We need, therefore, to be prepared for the emergence of new pandemic viruses – including by developing something akin to a "universal vaccine" that will protect against multiple types of coronaviruses, including newly-arising viral variants. Several approaches are being taken, including modifying adenoviruses as a vector for vaccine antigens and using ferritin nanoparticles and self-amplifying RNA (which works similarly to messenger RNA (mRNA) except that it can replicate itself once inside the body's cells).
To elicit a broader immune response, some vaccine developers are incorporating numerous fragments of the SARS-CoV-2 virus' spike proteins, which bind to human cells and enable the virus to gain access. Other researchers are focusing on parts of the virus that have been highly conserved – that is, don't tend to mutate -- in the variants of concern that have arisen up to now.

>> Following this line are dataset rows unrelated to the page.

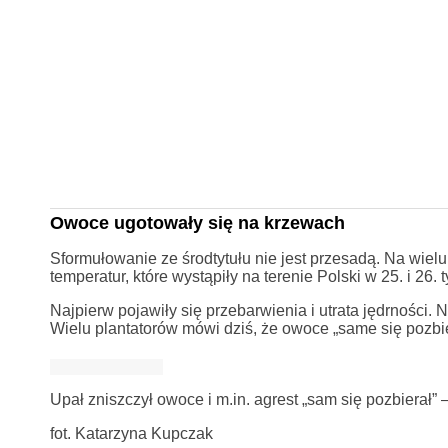
Owoce ugotowały się na krzewach
Sformułowanie ze środtytułu nie jest przesadą. Na wie
temperatur, które wystąpiły na terenie Polski w 25. i 26. 
Najpierw pojawiły się przebarwienia i utrata jędrności
Wielu plantatorów mówi dziś, że owoce „same się pozbie
Upał zniszczył owoce i m.in. agrest „sam się pozbierał
fot. Katarzyna Kupczak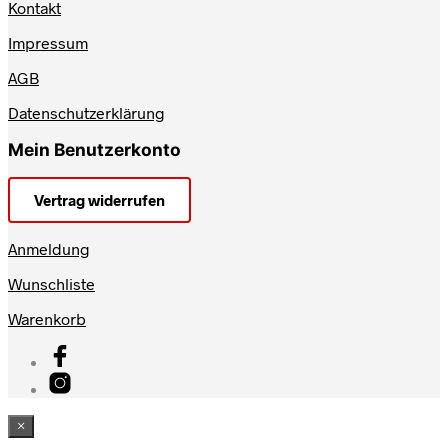
Kontakt
Impressum
AGB
Datenschutzerklärung
Mein Benutzerkonto
Vertrag widerrufen
Anmeldung
Wunschliste
Warenkorb
×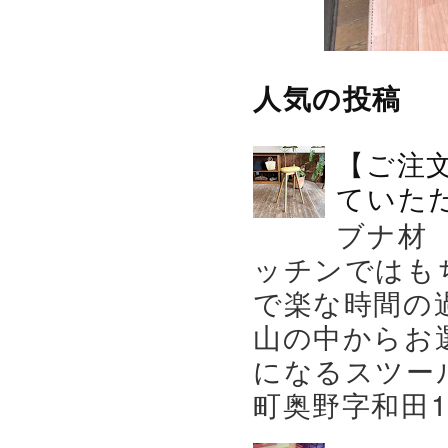
人気の投稿
【ご注
ていた
ブナ材
ッチンではも
で楽な時間の
山の中からお
になるスツー
町奥野字和田119－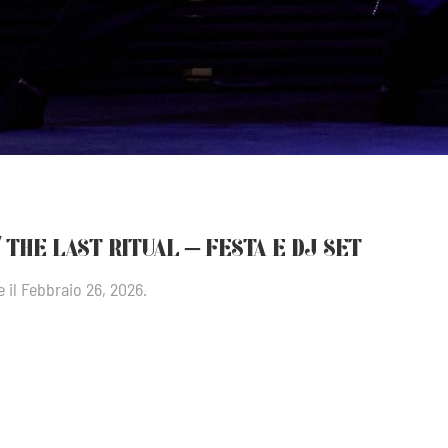
 THE LAST RITUAL – FESTA E DJ SET
e
il
Febbraio 26, 2026
.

Caltech Professor Pamela Bjorkman and her colleagues have used the former approach with some preliminary success. They have presented the immune system – in animal models, to this point -- with fragments of the spike proteins from SARS-CoV-2 and seven other SARS-like betacoronaviruses that have been attached to a protein nanoparticle, forming a structure that induces the production of a broad spectrum of cross-reactive antibodies. Early results showed that antibodies elicited by this synthetic vaccine were able to bind not only to the eight coronaviruses represented on the nanoparticle, but to four additional coronaviruses not present in the vaccine.

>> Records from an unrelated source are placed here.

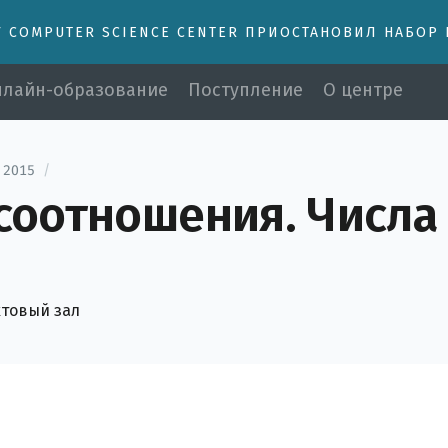
У COMPUTER SCIENCE CENTER ПРИОСТАНОВИЛ НАБОР
лайн-образование
Поступление
О центре
 2015
/
оотношения. Числа 
ктовый зал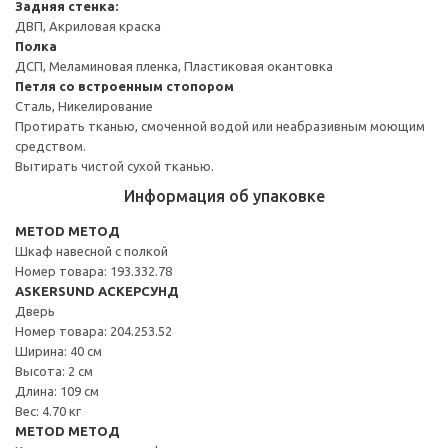
Задняя стенка:
ДВП, Акриловая краска
Полка
ДСП, Меламиновая пленка, Пластиковая окантовка
Петля со встроенным стопором
Сталь, Никелирование
Протирать тканью, смоченной водой или неабразивным моющим
средством.
Вытирать чистой сухой тканью.
Информация об упаковке
METOD МЕТОД
Шкаф навесной с полкой
Номер товара: 193.332.78
ASKERSUND АСКЕРСУНД
Дверь
Номер товара: 204.253.52
Ширина: 40 см
Высота: 2 см
Длина: 109 см
Вес: 4.70 кг
METOD МЕТОД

Another important finding was that "when vaccinated with this so-called mosaic nanoparticle, animal models were protected from an additional coronavirus, SARS-CoV, that was not one of the eight represented on the nanoparticle vaccine" [emphasis in original]. That implies that the vaccine could provide protection against subvariants of SARS-CoV-2 that have not yet appeared.

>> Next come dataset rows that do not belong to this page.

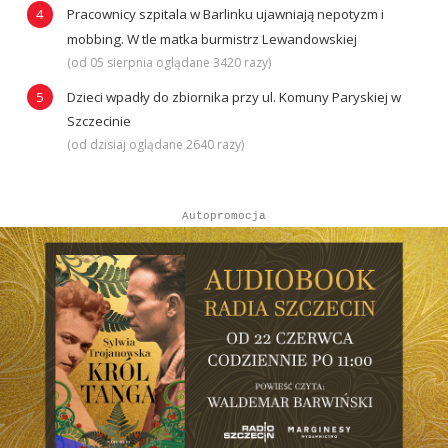
Pracownicy szpitala w Barlinku ujawniają nepotyzm i
mobbing. W tle matka burmistrz Lewandowskiej
(od 05 sierpnia oglądane 3420 razy)
Dzieci wpadły do zbiornika przy ul. Komuny Paryskiej w
Szczecinie
(od dzisiaj oglądane 2640 razy)
Autopromocja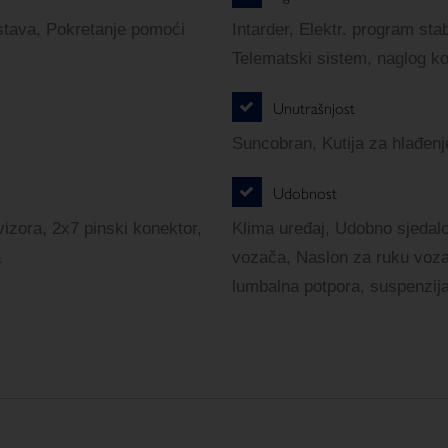
stava, Pokretanje pomoći
Intarder, Elektr. program stab
Telematski sistem, naglog ko
Unutrašnjost
Suncobran, Kutija za hlađenj
Udobnost
ovizora, 2x7 pinski konektor,
Klima uređaj, Udobno sjedal
а
vozača, Naslon za ruku voza
lumbalna potpora, suspenzij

Thereafter, the group reported that the vaccine appeared to protect mice and monkeys that had been exposed to an array of coronaviruses. Professor Bjorkman hopes to have a vaccine in clinical trials by next year.
A large group of U.S. Army medical researchers is also making important advances with a nanoparticle that elicited neutralizing antibodies against the original (Wuhan) SARS-CoV-2 virus and subsequent variants of concern, as well as against SARS-CoV, the virus that caused the SARS outbreak 20 years ago. More specifically, "potent humoral and cell-mediated immune responses translated into rapid elimination of replicating virus in the upper and lower airways and lung parenchyma of nonhuman primates after high-dose SARS-CoV-2 respiratory challenge." They already have a vaccine in an early clinical trial.
Substantial amounts of public and private research funding are being made available for ongoing work on such vaccines. The Coalition for Epidemic Preparedness Innovations (CEPI) has provided initial funding of around $200 million, and the NIH has added an additional $36 million. But those expenditures won't begin to cover the costs of the clinical trials required and fall far short of the approximately $10 billion spent by the Trump administration on Operation Warp Speed, which was instrumental in developing the first round of COVID vaccines in 2020 in record time. If we are to be prepared for the next coronavirus pandemic, we need far more funding of both basic and applied vaccine research.
Henry I. Miller, a physician and molecular biologist, is the Glenn Swogger Distinguished Fellow at the American Council on Science and Health. He was the founding director of the FDA's Office of Biotechnology.